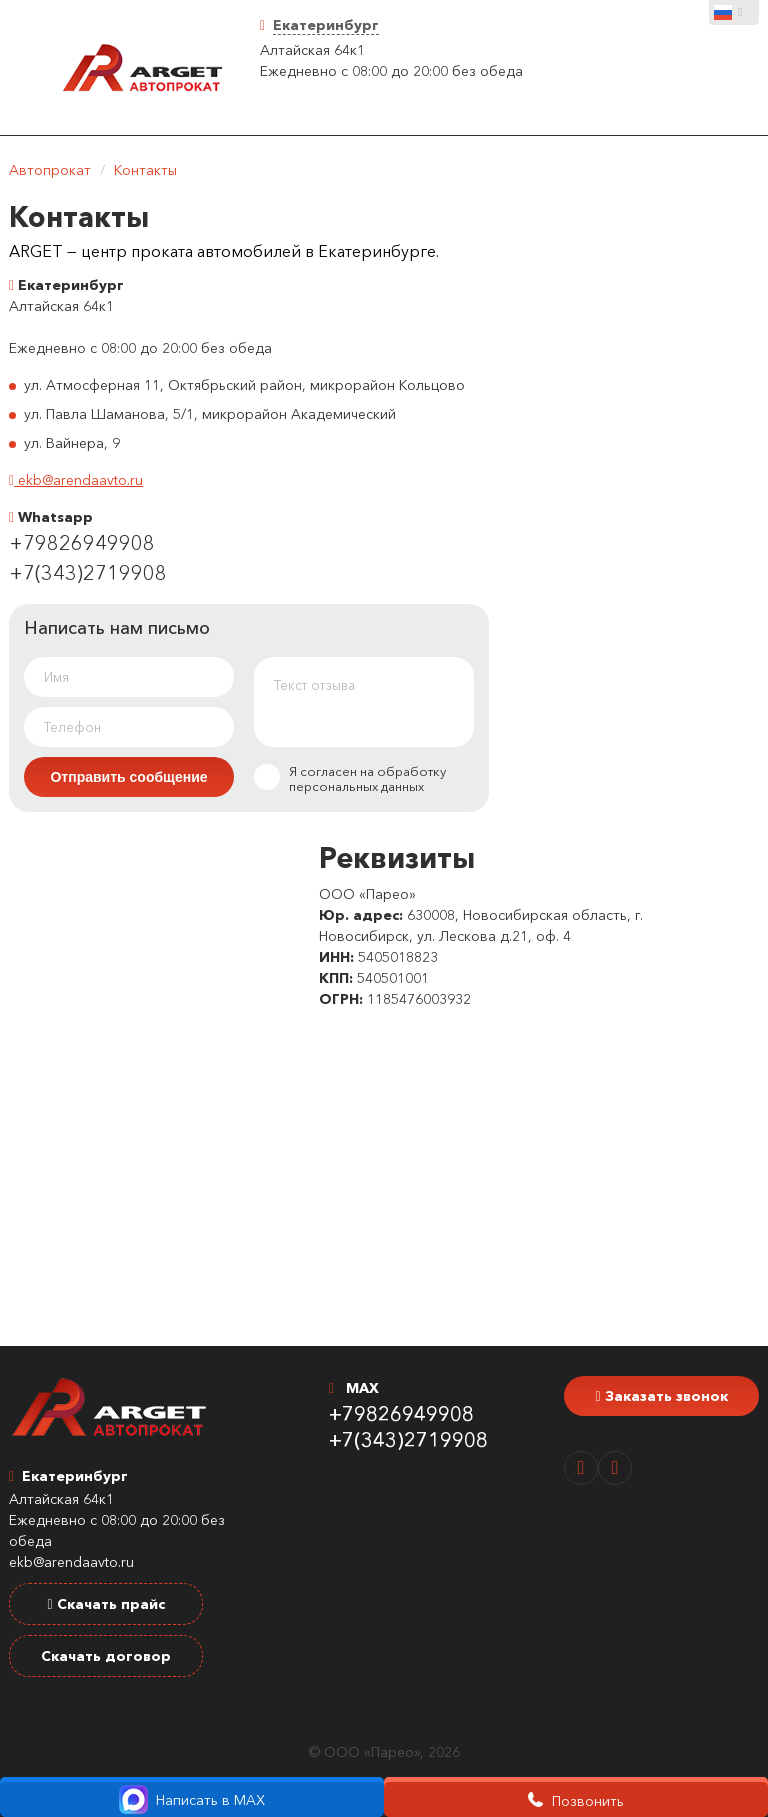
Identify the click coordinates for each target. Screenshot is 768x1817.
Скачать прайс (105, 1604)
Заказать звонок (661, 1396)
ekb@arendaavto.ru (76, 480)
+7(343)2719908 (88, 573)
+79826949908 (82, 543)
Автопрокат (50, 170)
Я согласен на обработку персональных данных (350, 779)
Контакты (145, 170)
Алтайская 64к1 (312, 50)
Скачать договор (106, 1656)
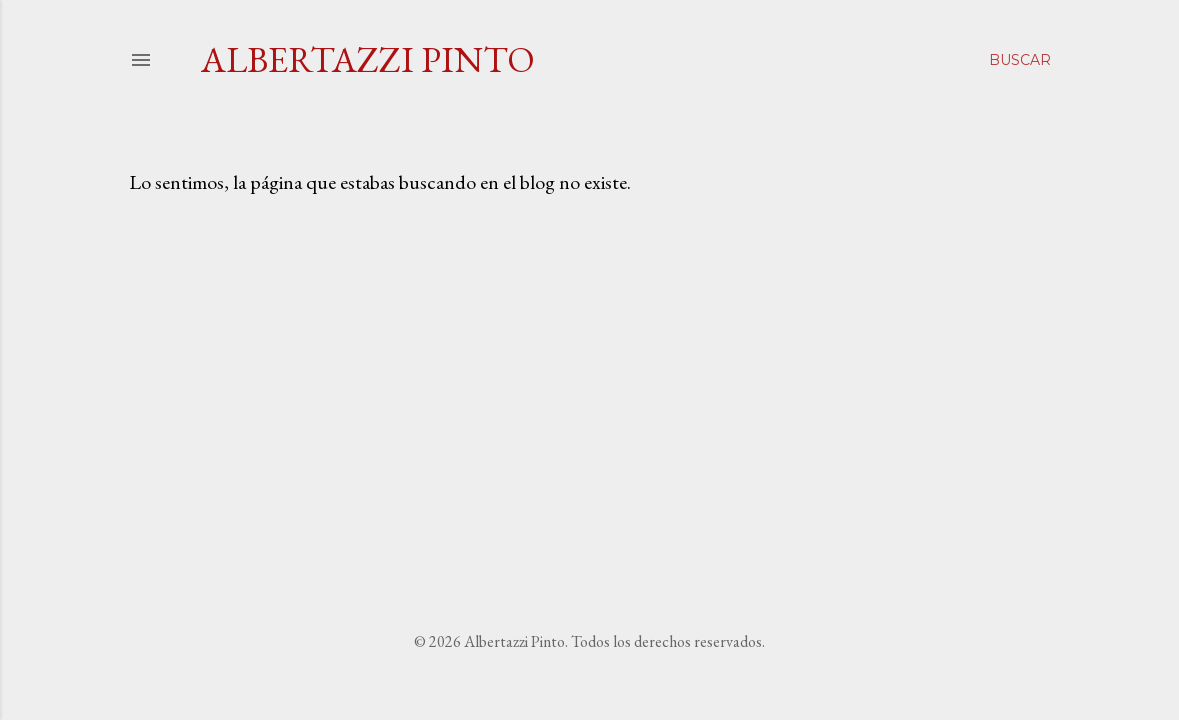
--*--
Set down the data above exactly as written. Omit the pictures.

Identify the click coordinates for each target. Screenshot is 768x1817.
Скачать прайс (105, 1604)
Заказать звонок (661, 1396)
ekb@arendaavto.ru (76, 480)
+7(343)2719908 (88, 573)
+79826949908 (82, 543)
Автопрокат (50, 170)
Я согласен на обработку персональных данных (350, 779)
Контакты (145, 170)
Алтайская 64к1 (312, 50)
Скачать договор (106, 1656)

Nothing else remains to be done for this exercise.